Funciona mais ou menos como despedida o festival que a chef carioca Flávia Quaresma está comandando com o jovem chef mineiro Henrique Gilberto, esta semana, no Vecchio Sogno. Explico: ela revelou ontem que está para fechar as portas do Carême, restaurante que abriu há 10 anos no Rio de Janeiro. Quem quiser sentir o gostinho do que era a casa terá última oportunidade hoje à noite, quando termina o festival.

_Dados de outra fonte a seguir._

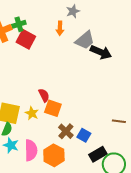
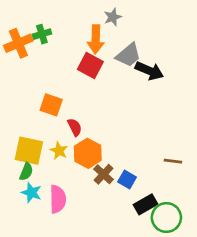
orange arrow: (60, 28) -> (96, 39), size x1.5
red square: (26, 39) -> (90, 66), moved
orange square: (53, 108) -> (51, 105), moved
orange hexagon: (54, 155) -> (88, 153), moved

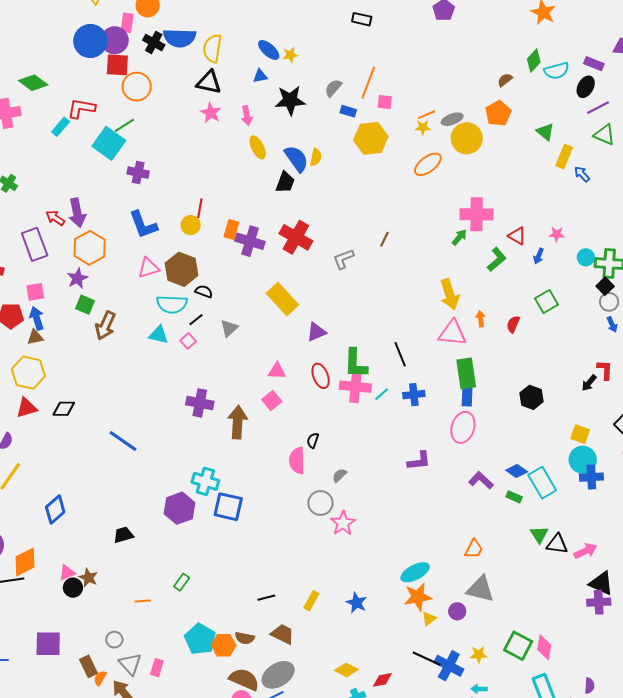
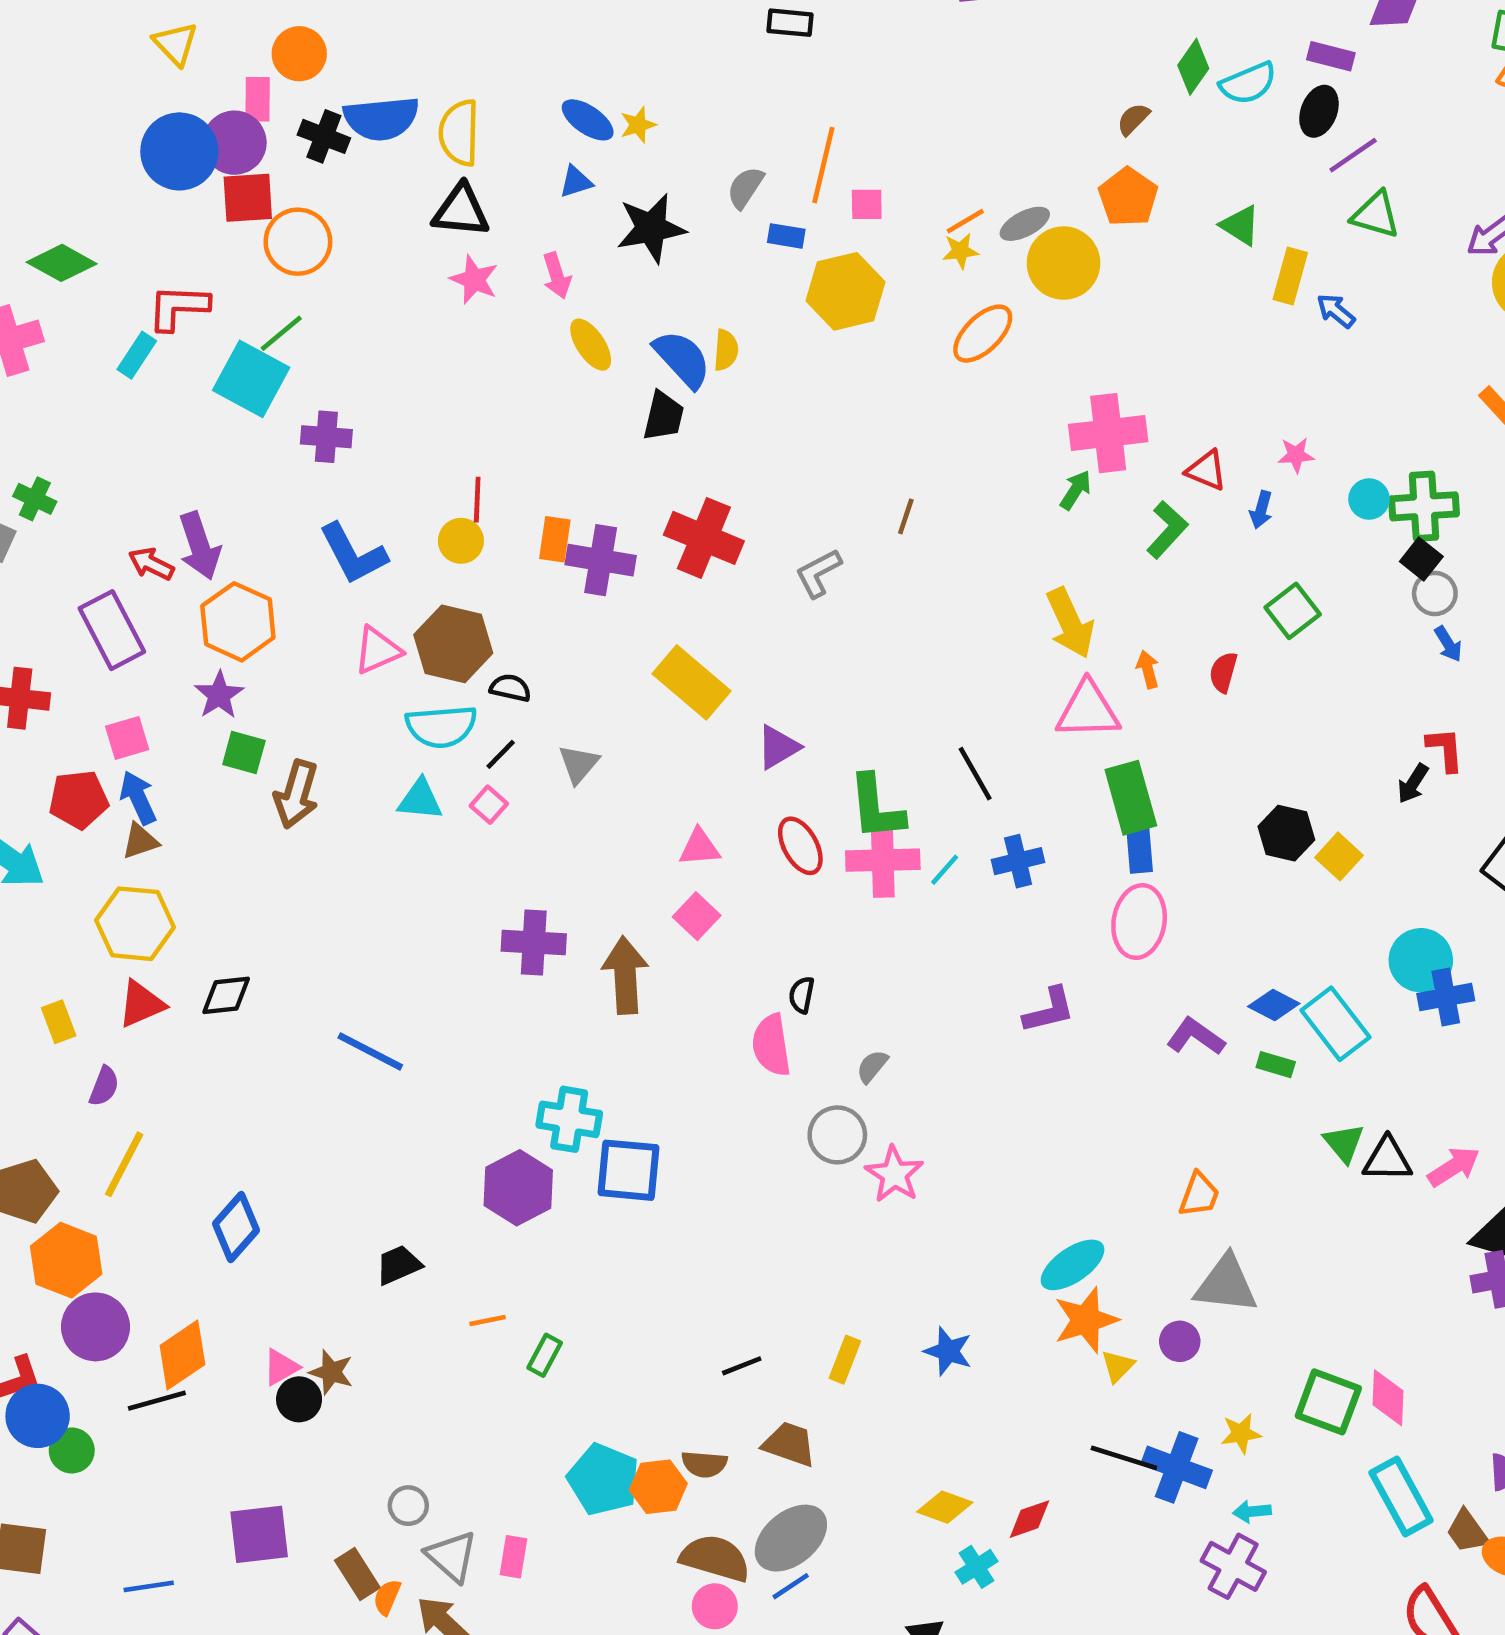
yellow square: (580, 434) -> (1339, 856), moved, turned 30
orange line: (143, 601) -> (488, 1320), moved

E que gostinho! Na primeira noite, ontem, Flávia e Henrique (que trabalhou com ela no Carême por dois anos) apresentaram criativo menu de seis etapas. Começou com ótimo arroz basmati com coco queimado e camarão grelhado (sem evidências da pimenta anunciada por Flávia e um pouco salgado para o meu gosto). Na sequência, foie gras grelhado, compota de goiaba (cadê o alecrim que estava no cardápio?), sablé de parmesão e redução de pato. Na boca, a mistura dos três primeiros elementos ficou excelente. A redução de pato, a meu ver, acrescenta pouco ao prato. Mas, absolutamente, não o compromete.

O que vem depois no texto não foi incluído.